Maria Sharapova returns after a 15-month doping ban Wednesday, desperate to rediscover the glory which brought her five Grand Slams, the world's top ranking and a spectacular multi-million dollar lifestyle.
The poster girl of women's tennis won't necessarily be welcomed back with open arms by rivals who were already suspicious of the towering Russian's ice-cold detachment even before her fall from grace.
However, Sharapova isn't losing any sleep as the 30-year-old prepares for her first match since being defeated by Serena Williams in the 2016 Australian Open quarter-finals
"That is the least of my concerns. I know that I am respected in my field. I see it in how my opponents play against me," said Sharapova who was controversially handed a wild card into this week's Stuttgart event, a clay court tournament sponsored by Porsche, one of her headline backers.
She was even given a Wednesday start as that's the day her ban -- imposed for testing positive for meldonium at last year's Australian Open -- comes to an end.
Sharapova, who starts her Stuttgart campaign against Italian veteran Roberta Vinci, had been taking the over-the-counter cardiac supplement when it was within the rules, but was later reclassified as a prohibited drug.
Far from being remorseful, Sharapova recently hit out at tennis authorities for failing to give her sufficient warning that meldonium had become a banned substance.
The Russian will step onto centre court at 1830 (1630 GMT) on Wednesday and could not have picked a better tournament for her return, having won the Stuttgart title three times, and suffering just one defeat.
If she gets through her opener, she could face Poland's Agnieszka Radwanska, one of her fiercest critics, in the second round.
Radwanska, the sixth-seed in Stuttgart, expects a 'fierce' return from the Russian, but says Sharapova should have had to qualify on merit rather than being given a free pass on a wild card.
- 'Journeymen' rivals -
"This kind of entry into the tournament should apply to players who dropped in the ranking because of injury, illness or some other random event. Not for those suspended for doping," said Radwanska.
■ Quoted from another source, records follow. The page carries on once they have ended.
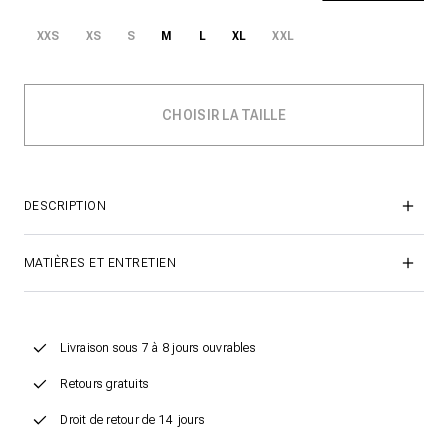
XXS
XS
S
M
L
XL
XXL
DESCRIPTION
MATIÈRES ET ENTRETIEN
Livraison sous 7 à 8 jours ouvrables
Retours gratuits
Droit de retour de 14 jours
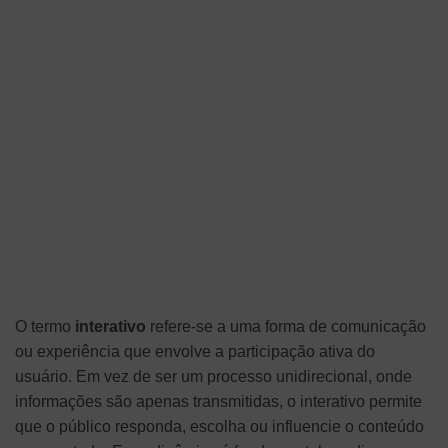
O termo
interativo
refere-se a uma forma de comunicação
ou experiência que envolve a participação ativa do
usuário. Em vez de ser um processo unidirecional, onde
informações são apenas transmitidas, o interativo permite
que o público responda, escolha ou influencie o conteúdo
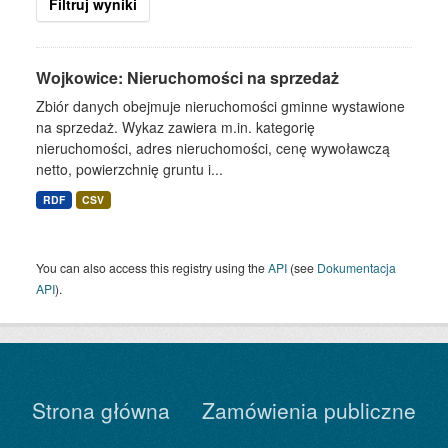
Filtruj wyniki
Wojkowice: Nieruchomości na sprzedaż
Zbiór danych obejmuje nieruchomości gminne wystawione
na sprzedaż. Wykaz zawiera m.in. kategorię
nieruchomości, adres nieruchomości, cenę wywoławczą
netto, powierzchnię gruntu i...
RDF
CSV
You can also access this registry using the
API
(see
Dokumentacja
API
).
Strona główna
Zamówienia publiczne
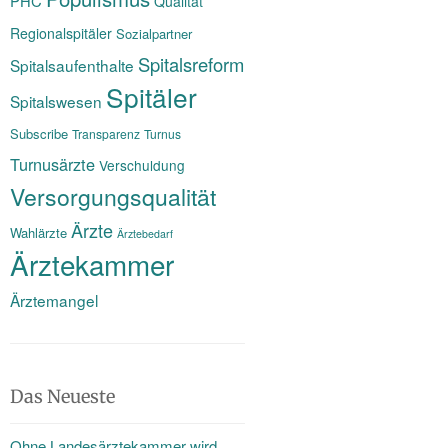
PHC
Qualität
Regionalspitäler
Sozialpartner
Spitalsreform
Spitalsaufenthalte
Spitäler
Spitalswesen
Subscribe
Transparenz
Turnus
Turnusärzte
Verschuldung
Versorgungsqualität
Ärzte
Wahlärzte
Ärztebedarf
Ärztekammer
Ärztemangel
Das Neueste
Ohne Landesärztekammer wird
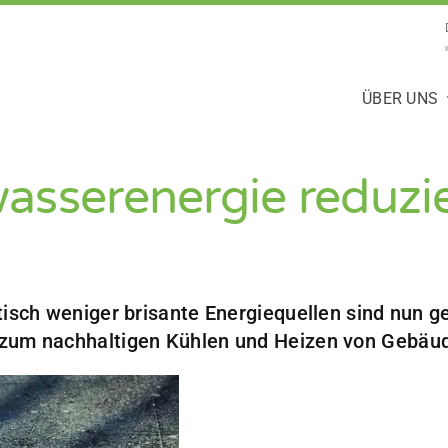
ÜBER UNS
asserenergie reduzi
tisch weniger brisante Energiequellen sind nun ge
 zum nachhaltigen Kühlen und Heizen von Gebäu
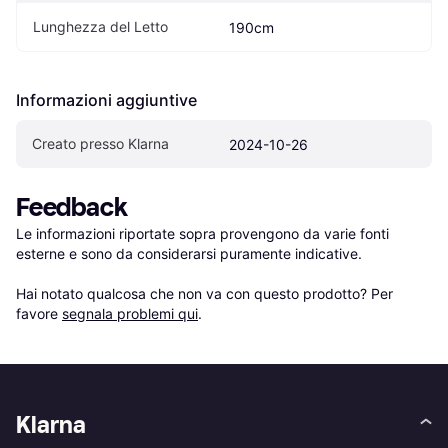
Lunghezza del Letto
190cm
Informazioni aggiuntive
Creato presso Klarna
2024-10-26
Feedback
Le informazioni riportate sopra provengono da varie fonti 
esterne e sono da considerarsi puramente indicative.

Hai notato qualcosa che non va con questo prodotto? Per 
favore 
segnala problemi qui
.
Klarna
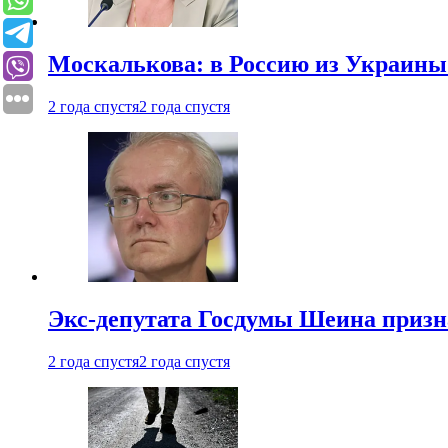
Москалькова: в Россию из Украины 
2 года спустя
2 года спустя
Экс-депутата Госдумы Шеина призн
2 года спустя
2 года спустя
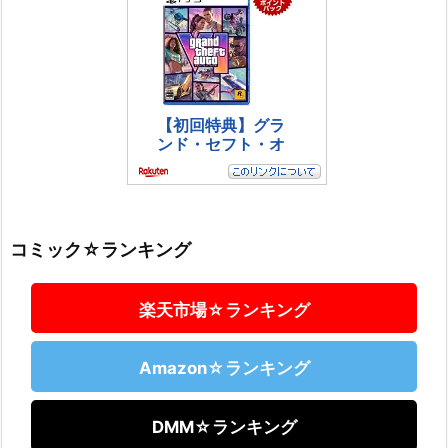
コミック☆ランキング
楽天市場☆ランキング
Amazon☆ランキング
DMM☆ランキング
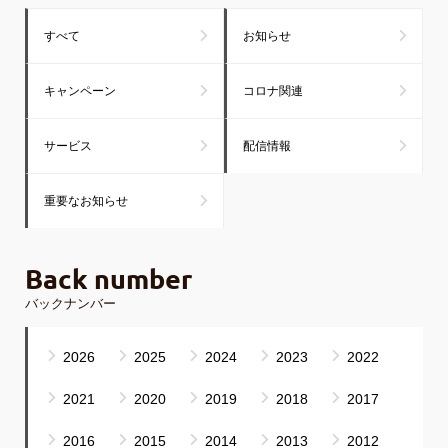
すべて
お知らせ
キャンペーン
コロナ関連
サービス
配信情報
重要なお知らせ
Back number
バックナンバー
2026
2025
2024
2023
2022
2021
2020
2019
2018
2017
2016
2015
2014
2013
2012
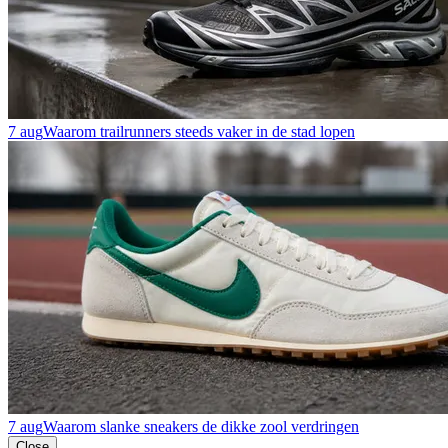
7 aug
Waarom trailrunners steeds vaker in de stad lopen
7 aug
Waarom slanke sneakers de dikke zool verdringen
Close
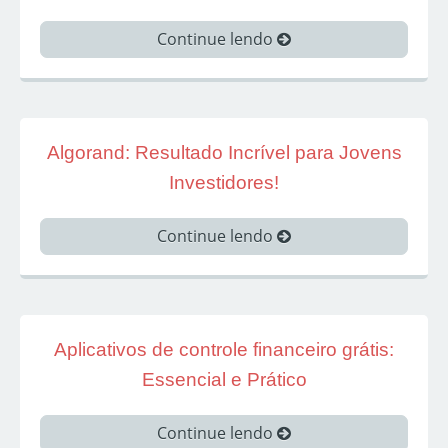
Continue lendo
Algorand: Resultado Incrível para Jovens
Investidores!
Continue lendo
Aplicativos de controle financeiro grátis:
Essencial e Prático
Continue lendo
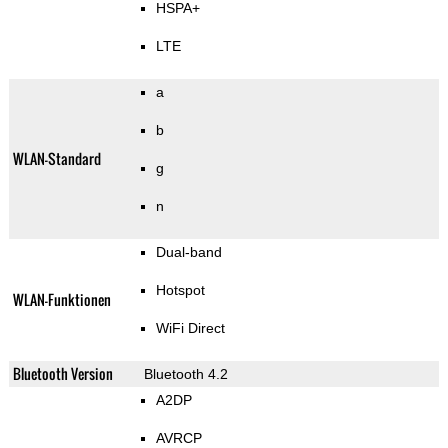
HSPA+
LTE
a
b
WLAN-Standard
g
n
Dual-band
Hotspot
WLAN-Funktionen
WiFi Direct
Bluetooth Version
Bluetooth 4.2
A2DP
AVRCP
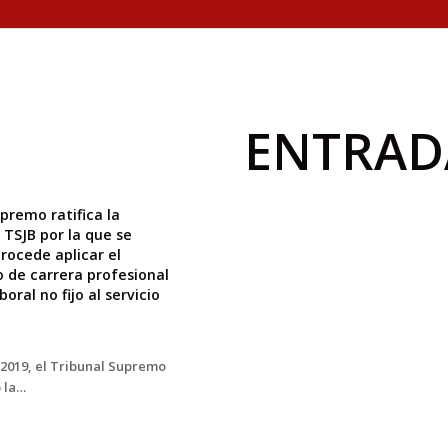
ENTRAD
upremo ratifica la
 TSJB por la que se
rocede aplicar el
de carrera profesional
boral no fijo al servicio
e 2019, el Tribunal Supremo
o la…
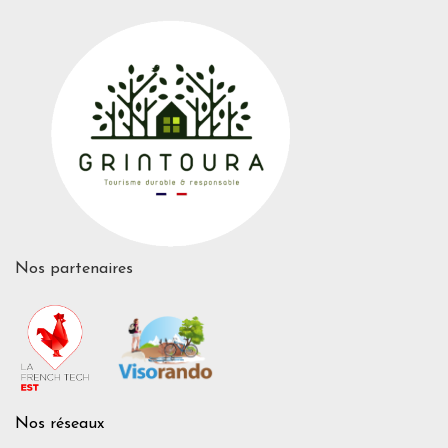
Nos partenaires
Nos réseaux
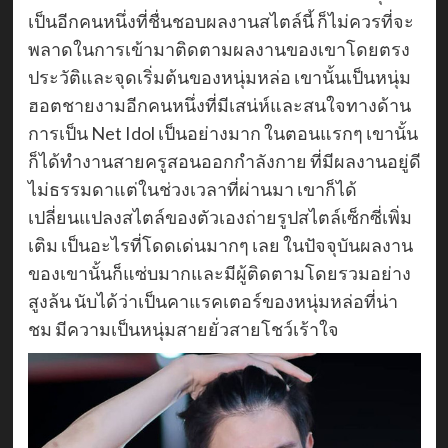
เป็นอีกคนหนึ่งที่ชื่นชอบผลงานสไตล์นี้ ก็ไม่ควรที่จะ
พลาดในการเข้ามาติดตามผลงานของเขาโดยตรง
ประวัติและจุดเริ่มต้นของหนุ่มหล่อ เขานั้นเป็นหนุ่ม
ฮอตชายงามอีกคนหนึ่งที่มีเสน่ห์และสนใจทางด้าน
การเป็น Net Idol เป็นอย่างมาก ในตอนแรกๆ เขานั้น
ก็ได้ทำงานสายครูสอนออกกำลังกาย ที่มีผลงานอยู่ดี
ไม่ธรรมดาแต่ในช่วงเวลาที่ผ่านมา เขาก็ได้
เปลี่ยนแปลงสไตล์ของตัวเองถ่ายรูปสไตล์เซ็กซี่เพิ่ม
เติม เป็นอะไรที่โดดเด่นมากๆ เลย ในปัจจุบันผลงาน
ของเขานั้นก็แซ่บมากและมีผู้ติดตามโดยรวมอย่าง
สูงล้น นับได้ว่าเป็นคาแรคเตอร์ของหนุ่มหล่อที่น่า
ชม มีความเป็นหนุ่มสายยั่วสายโชว์เร้าใจ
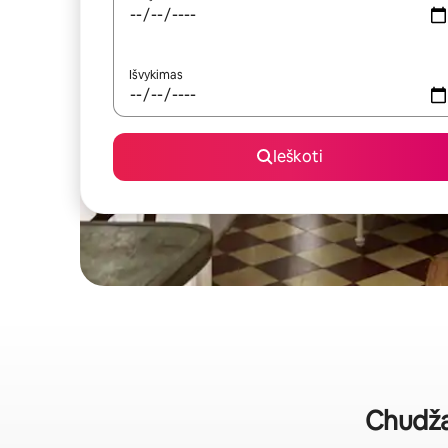
Išvykimas
Ieškoti
Chudža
Sharapova's agent Max Eisenbud believes his client's rivals are motivated solely by jealousy especially with Sharapova battling also for a French Open wild card.
"All those 'journeyman' players like Radwanska and Caroline Wozniacki who have never won a slam and the next generation passing them. They are smart to try to keep Maria out of Paris," Eisenbud said.
"NO Serena, NO Maria, NO Vika, NO Petra, it's their last chance to win a slam," he added, a nod to the absence of pregnant Serena Williams, Petra Kvitova and Victoria Azarenka, expected to return in July after having a baby.
Sharapova can expect plenty of support from the Stuttgart organisers as her return is the highlight in the tournament's 40th anniversary celebrations.
As an ambassador for Porsche, she is sure of a warm welcome. Her confectionary brand -- Sugarpova -- will have a stand in the tournament's retail village.
Tournament director Markus Guenthardt knows her presence will boost ticket sales.
"Her return in the Porsche Arena is a fabulous present for our fantastic spectators and is certain to be one of the sporting and emotional highlights of our anniversary tournament," he said.
As well as Radwanska, many of her other potential Stuttgart rivals have made it clear they disapprove of her getting a helping hand into the main draw.
Germany's Angelique Kerber, this year's top seed and the only player to have beaten Sharapova in Stuttgart, said her place should have gone to local talent.
"It's a German tournament, and we [have] so many good German players, so this is also a little bit strange," said Kerber.
"It's also strange for the players, that she can walk on site on Wednesday and she can play on Wednesday."
Dominika Cibulkova, the third seed, claims Sharapova is benefiting from unfair treatment.
"It's not about her, but everyone who was doping should start from zero," said the Slovakian.